To push GPU clusters beyond these limits, two architectural directions have emerged.

The first is topology-encoded, blocking RDMA networking, which scales by embedding collective communication assumptions directly into hardware topology—often described as fractal or hierarchical designs. This approach favors specialization and fixed communication patterns to extend scale.

The second is multi-planar, non-blocking fabric-encoded networking, which preserves non-blocking semantics while extending scale through system-level innovation. Rather than hard-coding assumptions into topology, it introduces additional planes and coordination mechanisms to maintain predictable performance as clusters grow.

In this blog, we examine both approaches and explain how OCI addresses this challenge. We show how multi-plane networking, together with purpose-built Acceleron RoCE hardware, enables scaling beyond single-fabric limits—while preserving flexibility, predictability, and operational stability for the next generation of AI workloads.

Fig. 1. Architectural paths for scaling AI networking beyond single-fabric limits.


Background

As AI models advance into trillion-parameter regimes, progress no longer comes from raw compute scale alone. Pretraining increasingly consumes more data than humanity can generate, and the modern scaling law is shifting toward scale combined with algorithmic innovation—a transition that fundamentally reshapes the role of infrastructure. [ref 1, 2].

AI research has entered an iteration-driven phase. Frontier models are no longer trained once per generation; they are continuously retrained, refined, and re-architected on compressed cycles. According to the 2025 Stanford AI Index Report, the performance gap between leading models has narrowed to just 0.7% in skill scores, intensifying competitive pressure and accelerating release cadence. Major foundation models are now updated roughly every five to six months, with training compute requirements continuing to double on a similar timescale. Researchers exploring new model architectures, parallelism strategies, and training dynamics increasingly depend on access to larger and more flexible GPU clusters to sustain progress and compress the research timeline [ref 4].
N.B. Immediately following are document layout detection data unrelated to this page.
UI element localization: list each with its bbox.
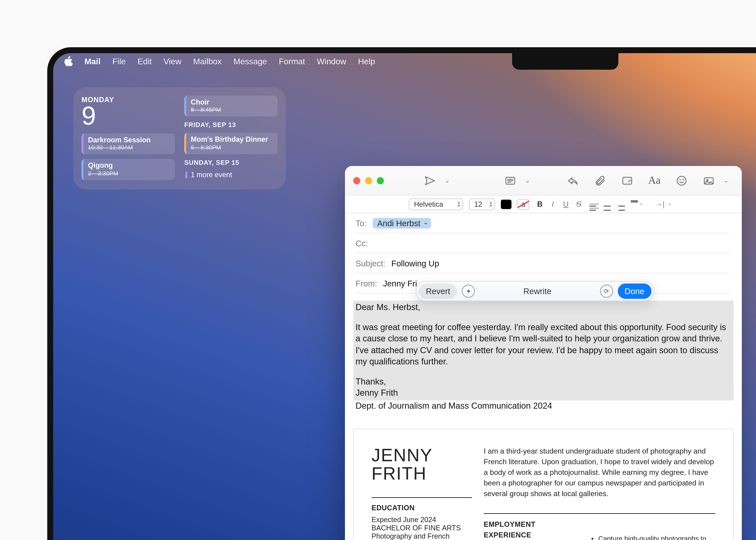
- from-value: Jenny Fri: [383, 279, 417, 288]
- subject-label: Subject:: [355, 258, 386, 268]
- mail-compose-window: ⌄ ⌄ Aa: [345, 166, 742, 540]
- menu-edit[interactable]: Edit: [137, 57, 152, 66]
- body-dept: Dept. of Journalism and Mass Communicati…: [355, 401, 552, 410]
- font-family-value: Helvetica: [414, 200, 443, 208]
- calendar-widget[interactable]: MONDAY 9 Darkroom Session 10:30 – 11:30A…: [73, 87, 286, 190]
- reply-button[interactable]: [562, 172, 583, 189]
- writing-tools-pill: Revert ✦ Rewrite ⟳ Done: [416, 281, 654, 301]
- event-time: 2 – 3:30PM: [88, 170, 170, 177]
- header-fields-button[interactable]: [500, 172, 521, 189]
- font-size-value: 12: [474, 200, 482, 208]
- resume-edu-body: Expected June 2024BACHELOR OF FINE ARTSP…: [371, 515, 472, 540]
- event-choir[interactable]: Choir 8 – 8:45PM: [184, 96, 278, 116]
- cc-field-row[interactable]: Cc:: [355, 233, 731, 253]
- photo-browser-button[interactable]: [698, 172, 719, 189]
- window-close-button[interactable]: [353, 177, 360, 184]
- resume-edu-heading: EDUCATION: [371, 503, 472, 512]
- send-button[interactable]: [419, 172, 441, 189]
- bold-button[interactable]: B: [535, 200, 545, 208]
- event-title: Mom's Birthday Dinner: [191, 135, 273, 144]
- to-label: To:: [355, 218, 367, 228]
- emoji-button[interactable]: [671, 172, 692, 189]
- selected-text: Dear Ms. Herbst, It was great meeting fo…: [353, 301, 733, 400]
- menu-window[interactable]: Window: [317, 57, 346, 66]
- format-toolbar: Helvetica▴▾ 12▴▾ a B I U S: [345, 196, 742, 213]
- body-greeting: Dear Ms. Herbst,: [355, 302, 420, 312]
- window-minimize-button[interactable]: [365, 177, 372, 184]
- text-color-swatch[interactable]: [501, 200, 512, 209]
- align-left-button[interactable]: [589, 198, 599, 210]
- align-group: [589, 198, 625, 210]
- resume-name: JENNYFRITH: [371, 446, 472, 483]
- menu-bar: Mail File Edit View Mailbox Message Form…: [53, 53, 756, 70]
- indent-button[interactable]: →|⌄: [656, 200, 678, 208]
- text-bgcolor-none[interactable]: a: [517, 199, 529, 209]
- event-time: 6 – 8:30PM: [191, 144, 273, 151]
- svg-point-3: [680, 179, 681, 180]
- widget-daynum: 9: [81, 103, 175, 129]
- attach-button[interactable]: [589, 172, 611, 189]
- display-notch: [512, 53, 618, 70]
- resume-intro: I am a third-year student undergraduate …: [484, 446, 715, 499]
- retry-icon[interactable]: ⟳: [600, 285, 613, 298]
- menu-mailbox[interactable]: Mailbox: [193, 57, 222, 66]
- rewrite-label[interactable]: Rewrite: [480, 286, 595, 296]
- done-button[interactable]: Done: [618, 284, 652, 299]
- menu-app-name[interactable]: Mail: [84, 57, 101, 66]
- header-fields-caret[interactable]: ⌄: [523, 177, 532, 184]
- menu-file[interactable]: File: [112, 57, 126, 66]
- widget-more-events[interactable]: 1 more event: [184, 171, 278, 179]
- send-options-caret[interactable]: ⌄: [443, 177, 451, 184]
- underline-button[interactable]: U: [561, 200, 570, 208]
- italic-button[interactable]: I: [548, 200, 558, 208]
- menu-help[interactable]: Help: [358, 57, 375, 66]
- cc-label: Cc:: [355, 238, 368, 248]
- list-button[interactable]: ⌄: [631, 200, 650, 208]
- body-name: Jenny Frith: [355, 388, 398, 398]
- message-body[interactable]: Dear Ms. Herbst, It was great meeting fo…: [345, 294, 742, 412]
- text-style-group: B I U S: [535, 200, 583, 208]
- event-birthday[interactable]: Mom's Birthday Dinner 6 – 8:30PM: [184, 133, 278, 154]
- to-field-row[interactable]: To: Andi Herbst: [355, 213, 731, 233]
- photo-browser-caret[interactable]: ⌄: [722, 177, 730, 184]
- widget-date-header: SUNDAY, SEP 15: [184, 159, 278, 166]
- menu-view[interactable]: View: [164, 57, 181, 66]
- apple-menu-icon[interactable]: [64, 56, 73, 67]
- event-title: Choir: [191, 98, 273, 106]
- event-time: 10:30 – 11:30AM: [88, 144, 170, 151]
- align-right-button[interactable]: [615, 198, 625, 210]
- format-aa-button[interactable]: Aa: [644, 172, 665, 189]
- resume-attachment: JENNYFRITH EDUCATION Expected June 2024B…: [353, 429, 733, 540]
- resume-emp-bullets: Capture high-quality photographs to acco…: [591, 534, 715, 540]
- body-signoff: Thanks,: [355, 377, 386, 386]
- window-zoom-button[interactable]: [377, 177, 384, 184]
- mail-toolbar: ⌄ ⌄ Aa: [345, 166, 742, 196]
- event-title: Darkroom Session: [88, 136, 170, 144]
- revert-button[interactable]: Revert: [419, 284, 457, 299]
- markup-button[interactable]: [617, 172, 638, 189]
- event-time: 8 – 8:45PM: [191, 106, 273, 114]
- event-title: Qigong: [88, 161, 170, 170]
- strike-button[interactable]: S: [574, 200, 583, 208]
- writing-tools-icon[interactable]: ✦: [462, 285, 475, 298]
- subject-field-row[interactable]: Subject: Following Up: [355, 253, 731, 273]
- menu-format[interactable]: Format: [279, 57, 305, 66]
- from-label: From:: [355, 279, 377, 288]
- align-center-button[interactable]: [602, 198, 612, 210]
- menu-message[interactable]: Message: [233, 57, 267, 66]
- widget-date-header: FRIDAY, SEP 13: [184, 121, 278, 128]
- recipient-chip[interactable]: Andi Herbst: [372, 218, 431, 228]
- subject-value: Following Up: [391, 258, 439, 268]
- resume-emp-heading: EMPLOYMENT EXPERIENCE: [484, 520, 583, 540]
- font-size-select[interactable]: 12▴▾: [469, 198, 495, 210]
- svg-point-2: [677, 176, 686, 185]
- event-qigong[interactable]: Qigong 2 – 3:30PM: [81, 159, 175, 180]
- body-paragraph: It was great meeting for coffee yesterda…: [355, 322, 726, 366]
- svg-rect-1: [623, 177, 632, 184]
- event-darkroom[interactable]: Darkroom Session 10:30 – 11:30AM: [81, 133, 175, 154]
- font-family-select[interactable]: Helvetica▴▾: [409, 198, 463, 210]
- svg-point-4: [683, 179, 684, 180]
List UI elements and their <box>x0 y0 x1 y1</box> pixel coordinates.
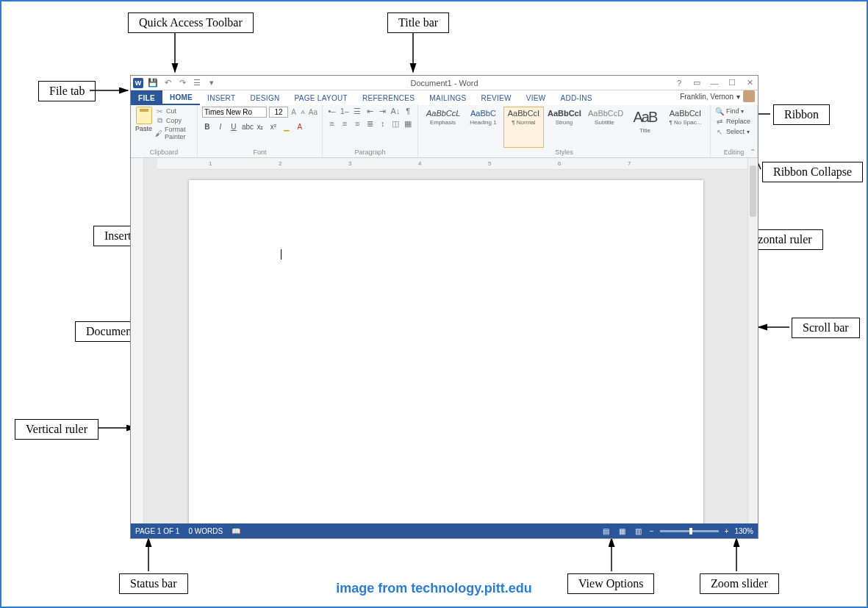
paste-button[interactable]: Paste <box>135 107 152 148</box>
shrink-font-icon[interactable]: A <box>299 108 306 117</box>
callout-status-bar: Status bar <box>119 573 188 594</box>
font-color-button[interactable]: A <box>295 123 305 131</box>
increase-indent-button[interactable]: ⇥ <box>378 107 387 116</box>
group-label-paragraph: Paragraph <box>327 148 413 157</box>
find-button[interactable]: 🔍Find▾ <box>715 107 753 115</box>
underline-button[interactable]: U <box>229 123 239 131</box>
tab-page-layout[interactable]: PAGE LAYOUT <box>287 90 355 105</box>
tab-review[interactable]: REVIEW <box>473 90 518 105</box>
ribbon-group-font: A A Aa B I U abc x₂ x² ▁ A Font <box>198 105 323 157</box>
strikethrough-button[interactable]: abc <box>242 123 252 131</box>
style-nospacing[interactable]: AaBbCcI¶ No Spac... <box>665 107 706 148</box>
minimize-icon[interactable]: — <box>709 78 720 88</box>
justify-button[interactable]: ≣ <box>365 119 375 129</box>
bullets-button[interactable]: •– <box>327 107 337 116</box>
style-normal[interactable]: AaBbCcI¶ Normal <box>503 107 544 148</box>
qat-dropdown-icon[interactable]: ▾ <box>207 78 217 88</box>
align-right-button[interactable]: ≡ <box>353 119 362 129</box>
bold-button[interactable]: B <box>202 123 212 131</box>
zoom-thumb[interactable] <box>689 528 692 534</box>
tab-file[interactable]: FILE <box>131 90 162 105</box>
image-attribution: image from technology.pitt.edu <box>336 581 532 596</box>
touch-mode-icon[interactable]: ☰ <box>192 78 202 88</box>
ruler-tick: 7 <box>628 160 631 167</box>
spellcheck-icon[interactable]: 📖 <box>232 527 240 535</box>
callout-file-tab: File tab <box>38 81 96 101</box>
format-painter-button[interactable]: 🖌Format Painter <box>155 126 193 140</box>
borders-button[interactable]: ▦ <box>403 119 413 129</box>
zoom-out-button[interactable]: − <box>650 527 654 535</box>
zoom-level[interactable]: 130% <box>734 527 753 535</box>
vertical-scrollbar[interactable] <box>747 158 758 523</box>
close-icon[interactable]: ✕ <box>745 78 755 88</box>
word-count[interactable]: 0 WORDS <box>188 527 223 535</box>
callout-view-options: View Options <box>567 573 654 594</box>
style-title[interactable]: AaBTitle <box>625 107 665 148</box>
redo-icon[interactable]: ↷ <box>177 78 187 88</box>
view-web-layout[interactable]: ▥ <box>634 526 644 536</box>
tab-view[interactable]: VIEW <box>519 90 553 105</box>
copy-button[interactable]: ⧉Copy <box>155 116 193 125</box>
sort-button[interactable]: A↓ <box>390 107 400 116</box>
tab-references[interactable]: REFERENCES <box>355 90 422 105</box>
copy-label: Copy <box>166 117 182 124</box>
tab-home[interactable]: HOME <box>162 90 200 105</box>
page-indicator[interactable]: PAGE 1 OF 1 <box>135 527 179 535</box>
view-read-mode[interactable]: ▤ <box>601 526 611 536</box>
grow-font-icon[interactable]: A <box>290 108 298 117</box>
align-center-button[interactable]: ≡ <box>340 119 349 129</box>
scrollbar-thumb[interactable] <box>750 165 756 217</box>
font-name-input[interactable] <box>202 107 267 118</box>
multilevel-button[interactable]: ☰ <box>353 107 362 116</box>
numbering-button[interactable]: 1– <box>340 107 349 116</box>
tab-addins[interactable]: ADD-INS <box>553 90 600 105</box>
superscript-button[interactable]: x² <box>268 123 279 131</box>
show-marks-button[interactable]: ¶ <box>403 107 413 116</box>
user-account[interactable]: Franklin, Vernon ▾ <box>680 90 755 102</box>
tab-mailings[interactable]: MAILINGS <box>422 90 473 105</box>
line-spacing-button[interactable]: ↕ <box>378 119 387 129</box>
horizontal-ruler[interactable]: 1 2 3 4 5 6 7 <box>157 158 747 170</box>
ribbon-collapse-button[interactable]: ⌃ <box>750 148 756 156</box>
undo-icon[interactable]: ↶ <box>162 78 173 88</box>
font-size-input[interactable] <box>269 107 288 118</box>
ribbon-group-paragraph: •– 1– ☰ ⇤ ⇥ A↓ ¶ ≡ ≡ ≡ ≣ ↕ ◫ ▦ <box>323 105 418 157</box>
group-label-font: Font <box>202 148 318 157</box>
vertical-ruler[interactable] <box>131 158 144 523</box>
help-icon[interactable]: ? <box>674 78 684 88</box>
replace-button[interactable]: ⇄Replace <box>715 117 753 126</box>
select-button[interactable]: ↖Select▾ <box>715 127 753 136</box>
ruler-tick: 3 <box>348 160 351 167</box>
ribbon-options-icon[interactable]: ▭ <box>692 78 702 88</box>
style-strong[interactable]: AaBbCcIStrong <box>544 107 584 148</box>
search-icon: 🔍 <box>715 107 724 115</box>
style-emphasis[interactable]: AaBbCcLEmphasis <box>423 107 463 148</box>
save-icon[interactable]: 💾 <box>148 78 158 88</box>
style-heading1[interactable]: AaBbCHeading 1 <box>463 107 503 148</box>
ribbon-tabs: FILE HOME INSERT DESIGN PAGE LAYOUT REFE… <box>131 90 758 105</box>
zoom-in-button[interactable]: + <box>725 527 729 535</box>
window-title: Document1 - Word <box>410 79 478 87</box>
chevron-down-icon: ▾ <box>747 129 750 135</box>
italic-button[interactable]: I <box>215 123 226 131</box>
highlight-button[interactable]: ▁ <box>281 123 292 131</box>
align-left-button[interactable]: ≡ <box>327 119 337 129</box>
decrease-indent-button[interactable]: ⇤ <box>365 107 375 116</box>
shading-button[interactable]: ◫ <box>390 119 400 129</box>
title-bar: W 💾 ↶ ↷ ☰ ▾ Document1 - Word ? ▭ — ☐ ✕ <box>131 76 758 90</box>
cut-button[interactable]: ✂Cut <box>155 107 193 115</box>
callout-ribbon: Ribbon <box>773 104 830 125</box>
style-subtitle[interactable]: AaBbCcDSubtitle <box>584 107 625 148</box>
word-logo-icon: W <box>133 78 143 88</box>
page[interactable] <box>189 180 703 523</box>
document-window[interactable] <box>144 170 747 523</box>
change-case-icon[interactable]: Aa <box>309 108 318 117</box>
maximize-icon[interactable]: ☐ <box>727 78 737 88</box>
tab-design[interactable]: DESIGN <box>243 90 287 105</box>
callout-zoom-slider: Zoom slider <box>700 573 779 594</box>
zoom-slider[interactable] <box>660 530 719 532</box>
subscript-button[interactable]: x₂ <box>255 123 265 131</box>
tab-insert[interactable]: INSERT <box>200 90 243 105</box>
view-print-layout[interactable]: ▦ <box>617 526 628 536</box>
ruler-tick: 2 <box>279 160 281 167</box>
As a result, cluster scale directly translates into scientific velocity. Scaling is no longer about peak throughput alone; it is about reducing time-to-discovery—enabling more experiments, broader exploration, and faster convergence.

Sustaining this pace requires AI infrastructure to scale beyond traditional limits. Advancing GPU cluster size—and the interconnect networking that binds those GPUs together—has become a foundational requirement for the next era of AI research.

At hyperscale, communication—not compute—sets the pace. GPUs no longer behave as isolated accelerators; they operate as nodes in tightly synchronized distributed systems. Latency, bandwidth, congestion behavior, and packet loss translate directly into training efficiency, cost, and time-to-solution [ref 3].

In practice, scaling AI networking encounters hard physical constraints. Switch port density, ASIC buffer capacity, optics, power, and cost make it increasingly difficult to expand a single, flat, fully non-blocking fabric indefinitely. Once these limits are reached, two fundamentally different architectural paths emerge—across both scale-up and scale-out domains.

Some systems scale by encoding topology-aware (fractal) structures that mirror expected collective communication patterns, constraining traffic to reduce pressure on the fabric. Others pursue flexible, fabric-encoded networking, pushing complexity into the network itself rather than embedding assumptions into topology. OCI deliberately takes the second path.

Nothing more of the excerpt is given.